Корнелиус стоял как вкопанный, глядя на Розу, и казалось, что он смотрит на нее, совершенно не слушая, о чем она говорит.
— Вы что, не понимаете разве? — нетерпеливо спросила девушка.
— Нет, я понимаю, — ответил Корнелиус, — но…
— Но?
— Я отказываюсь. В этом обвинят вас.
— Не все ли равно? — ответила Роза, покраснев.
— Спасибо, дитя мое, — возразил Корнелиус, — но я остаюсь.
— Вы остаетесь? Боже мой! Боже мой! Разве вы не поняли, что вас приговорят… приговорят к смерти на эшафоте, а может быть, вас убьют, разорвут на куски, как господина Яна и господина Корнелия! Ради всего святого! Я вас заклинаю, не беспокойтесь обо мне и бегите из этой камеры! Берегитесь: она приносит несчастье де Виттам!
— Эй! Кто там упоминает имена этих негодяев, этих мерзавцев, этих подлых преступников де Виттов? — воскликнул пришедший в себя тюремщик.
— Не волнуйтесь, друг мой, — сказал Корнелиус, кротко улыбаясь. — При переломе раздражаться очень вредно.

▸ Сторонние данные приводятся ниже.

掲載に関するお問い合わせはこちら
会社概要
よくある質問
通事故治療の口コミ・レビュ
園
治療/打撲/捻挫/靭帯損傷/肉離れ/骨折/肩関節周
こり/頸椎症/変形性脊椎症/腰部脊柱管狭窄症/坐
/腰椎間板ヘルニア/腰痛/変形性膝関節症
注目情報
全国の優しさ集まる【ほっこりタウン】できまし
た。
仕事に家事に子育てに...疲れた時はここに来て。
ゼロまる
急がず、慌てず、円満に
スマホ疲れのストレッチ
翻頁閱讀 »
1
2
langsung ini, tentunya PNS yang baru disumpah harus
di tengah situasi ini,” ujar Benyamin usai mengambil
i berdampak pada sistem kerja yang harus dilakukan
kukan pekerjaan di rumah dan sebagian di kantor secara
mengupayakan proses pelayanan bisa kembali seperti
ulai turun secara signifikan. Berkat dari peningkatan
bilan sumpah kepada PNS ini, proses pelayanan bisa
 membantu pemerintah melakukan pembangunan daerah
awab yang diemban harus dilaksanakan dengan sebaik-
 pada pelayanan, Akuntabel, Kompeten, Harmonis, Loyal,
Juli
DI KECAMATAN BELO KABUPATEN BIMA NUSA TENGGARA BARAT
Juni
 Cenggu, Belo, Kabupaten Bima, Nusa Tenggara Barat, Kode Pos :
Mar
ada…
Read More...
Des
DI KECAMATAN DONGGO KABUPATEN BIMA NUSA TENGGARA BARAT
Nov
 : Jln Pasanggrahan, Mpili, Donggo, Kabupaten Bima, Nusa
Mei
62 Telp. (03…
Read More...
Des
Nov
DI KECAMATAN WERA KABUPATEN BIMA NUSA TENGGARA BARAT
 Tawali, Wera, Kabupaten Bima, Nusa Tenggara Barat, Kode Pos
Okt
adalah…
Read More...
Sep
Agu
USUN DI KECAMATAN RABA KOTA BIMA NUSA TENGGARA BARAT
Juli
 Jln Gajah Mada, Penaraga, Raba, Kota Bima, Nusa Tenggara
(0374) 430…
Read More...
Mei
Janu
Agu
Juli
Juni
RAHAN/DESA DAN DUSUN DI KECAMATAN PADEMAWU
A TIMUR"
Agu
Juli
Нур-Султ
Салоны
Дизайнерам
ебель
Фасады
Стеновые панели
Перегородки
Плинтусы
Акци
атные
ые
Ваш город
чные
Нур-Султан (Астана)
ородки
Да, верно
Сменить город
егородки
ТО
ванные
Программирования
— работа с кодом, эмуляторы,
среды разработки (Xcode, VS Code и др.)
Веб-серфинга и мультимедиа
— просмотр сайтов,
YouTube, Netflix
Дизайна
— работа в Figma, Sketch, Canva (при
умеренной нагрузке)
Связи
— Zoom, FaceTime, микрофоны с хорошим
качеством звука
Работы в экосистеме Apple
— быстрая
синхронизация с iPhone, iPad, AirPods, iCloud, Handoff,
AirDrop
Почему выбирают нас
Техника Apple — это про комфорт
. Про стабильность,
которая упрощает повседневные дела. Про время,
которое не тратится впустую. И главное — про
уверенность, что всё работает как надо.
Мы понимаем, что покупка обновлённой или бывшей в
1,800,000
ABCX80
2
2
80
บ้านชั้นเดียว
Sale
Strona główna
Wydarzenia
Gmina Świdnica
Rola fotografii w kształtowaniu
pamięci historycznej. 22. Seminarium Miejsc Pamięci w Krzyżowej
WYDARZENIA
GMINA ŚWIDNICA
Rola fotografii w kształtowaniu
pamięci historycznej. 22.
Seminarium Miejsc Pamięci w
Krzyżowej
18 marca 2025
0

Обратившись к Розе, он сказал шепотом:
— Дитя мое, я невиновен и буду ждать своих судей с безмятежным спокойствием невиновного.
— Тише! — сказала Роза.
— Почему?
— Отец не должен подозревать, что мы с вами переговаривались.
— А что тогда будет?
— А будет то, что он не позволит мне больше приходить сюда, — ответила девушка.
Корнелиус с улыбкой принял это наивное признание. Казалось, что его несчастье озарил луч света.
— Ну, о чем вы там шепчетесь? — закричал Грифус, поднимаясь и поддерживая свою правую руку левой.
— Ни о чем, — ответила Роза. — Господин объясняет мне тот распорядок, которому вы должны следовать.
— Распорядок, которому я должен следовать! Распорядок, которому я должен следовать! У тебя тоже, голубушка, есть распорядок, которому ты должна следовать.